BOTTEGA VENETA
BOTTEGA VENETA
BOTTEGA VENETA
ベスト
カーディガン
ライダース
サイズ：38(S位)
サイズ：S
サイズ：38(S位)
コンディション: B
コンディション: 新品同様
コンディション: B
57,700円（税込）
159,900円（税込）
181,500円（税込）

## Work request
Every line of the data must be written out again word for word.

## Result
BOTTEGA VENETA
BOTTEGA VENETA
BOTTEGA VENETA
ベスト
カーディガン
ライダース
サイズ：38(S位)
サイズ：S
サイズ：38(S位)
コンディション: B
コンディション: 新品同様
コンディション: B
57,700円（税込）
159,900円（税込）
181,500円（税込）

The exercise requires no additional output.